I DEMOCRISTIANI. Le generose labbra di Bruno Tabacci hanno regalato ai cronisti infiniti retroscena sulle scelte di Pisapia, che il povero Pisapia era costretto a smentire all’indomani. Lo stato di dissociazione dell’ex sindaco era in parte causato dai suoi numerosi ventriloqui: da una parte gli ex Dc come Tabacci e Mario Catania, dall’altra “la sinistra” del Campo, di Marco Furfaro e Ferrara. Tabacci si è speso fino all’ultimo per l’alleanza con Renzi. È stato sconfitto. Proverà a consolarsi con una lista civetta da impastare (forse) con Verdi, Socialisti, Idv e altri cespugli.
I REGALI DI BRUNO. Il contributo di Tabacci non si ferma qui: col suo micro partito (Centro democratico) ha portato in dote a Pisapia personaggi notevolissimi come Angelo Sanza e Michele Pisacane. Il primo, icona democristiana della prima Repubblica: parlamentare in 10 legislature, pluripoltronato nei governi Andreotti, Cossiga, Forlani, Spadolini, Fanfani, Goria e De Mita; plurinquisito (mai condannato) negli anni di Tangento- poli. Il secondo, ex mastelliano e “responsabile” berlusconiano nell’epoca dei Razzi e Scilipoti. Già sindaco di Agerola (Napoli), fuoriclasse delle preferenze in patria – per calcoli personali le portò anche a un candidato leghista –, condannato per peculato. Con la scomparsa di Pisapia, restano nella scuderia di Tabacci: non dovranno più far finta di essere (nemmeno un po’) di sinistra.

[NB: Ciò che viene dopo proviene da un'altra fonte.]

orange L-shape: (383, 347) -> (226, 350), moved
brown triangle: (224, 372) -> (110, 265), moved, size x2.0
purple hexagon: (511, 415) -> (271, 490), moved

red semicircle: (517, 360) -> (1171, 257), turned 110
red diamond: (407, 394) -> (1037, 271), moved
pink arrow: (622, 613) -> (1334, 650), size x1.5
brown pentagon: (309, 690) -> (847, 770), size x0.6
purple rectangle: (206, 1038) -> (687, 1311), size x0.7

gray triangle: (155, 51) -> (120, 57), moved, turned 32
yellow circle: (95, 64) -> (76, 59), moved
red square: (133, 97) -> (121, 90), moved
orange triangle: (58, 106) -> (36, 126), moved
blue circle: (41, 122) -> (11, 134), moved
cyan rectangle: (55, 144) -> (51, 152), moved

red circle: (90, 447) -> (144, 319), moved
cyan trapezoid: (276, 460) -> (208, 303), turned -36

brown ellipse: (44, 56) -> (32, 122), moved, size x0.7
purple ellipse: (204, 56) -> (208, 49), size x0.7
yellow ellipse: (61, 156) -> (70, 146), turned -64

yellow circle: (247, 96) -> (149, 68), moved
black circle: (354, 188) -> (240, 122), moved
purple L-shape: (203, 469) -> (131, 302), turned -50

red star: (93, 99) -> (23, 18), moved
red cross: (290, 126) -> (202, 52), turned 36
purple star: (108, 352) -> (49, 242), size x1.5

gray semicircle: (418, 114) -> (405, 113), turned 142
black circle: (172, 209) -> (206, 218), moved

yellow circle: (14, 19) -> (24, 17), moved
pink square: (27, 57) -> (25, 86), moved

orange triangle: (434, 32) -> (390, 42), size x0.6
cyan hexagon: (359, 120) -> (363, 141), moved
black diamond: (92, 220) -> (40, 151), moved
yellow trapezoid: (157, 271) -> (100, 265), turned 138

I COMPAGNI. Nello stesso spazio angusto di Tabacci, Sanza e Pisacane, sgomitavano pure Ciccio Ferrara, Marco Furfaro, Michele Ragosta, Filiberto Zaratti, Massimiliano Smeriglio. Tutti provenienti da Sel, tutti in fuga dal partito di Fratoianni, tutti con biografie “di sinistra” da bagnare nello stagno arancione di Pisapia. Per esempio Ferrara, già sindacalista Fiom e coordinatore del partito di Vendola, è passato alle cronache come messaggiatore seriale: la trattativa fallita per l’annessione al Pd è stata scandita dagli sms a Renzi, Guerini, Fassino. Molti di loro proveranno a farsi riaccogliere dai compagni ripudiati di Sinistra Italiana, ora alla corte di Grasso in “Liberi e Uguali”. Smeriglio però frena: “La novità della rinuncia di Alfano ci deve far riflettere, prendiamoci qualche giorno”.
SENATORI IMMAGINARI. Nella squadra di Pisapia c’era pure il giovane portavoce Alessandro Capelli. Il quale ha rischiato di perderli – i capelli – a causa dell’ingrato mestiere. Che spesso consisteva nel vergare le scomuniche ai “finti pisapiani”. Proprio così: tra le peculiarità del partito di Pisapia c’era pure un drappello di senatori che annunciavano fedeltà all’ex sindaco nelle votazioni più delicate e divisive. Di loro, però, Pisapia non sapeva nulla. Sono gli ex Sel Stefàno e Uras, gli ex grillini Orellana, Molinari, Bencini e Romani. Si firmavano “Campo Progressista”, poi arrivava Capelli: “Non esistono senatori pisapiani”. Uras c’è rimasto male: “Capelli è un gran maleducato”. Lui e Stefàno, insieme a Massimo Zedda, hanno già un accordo con Renzi.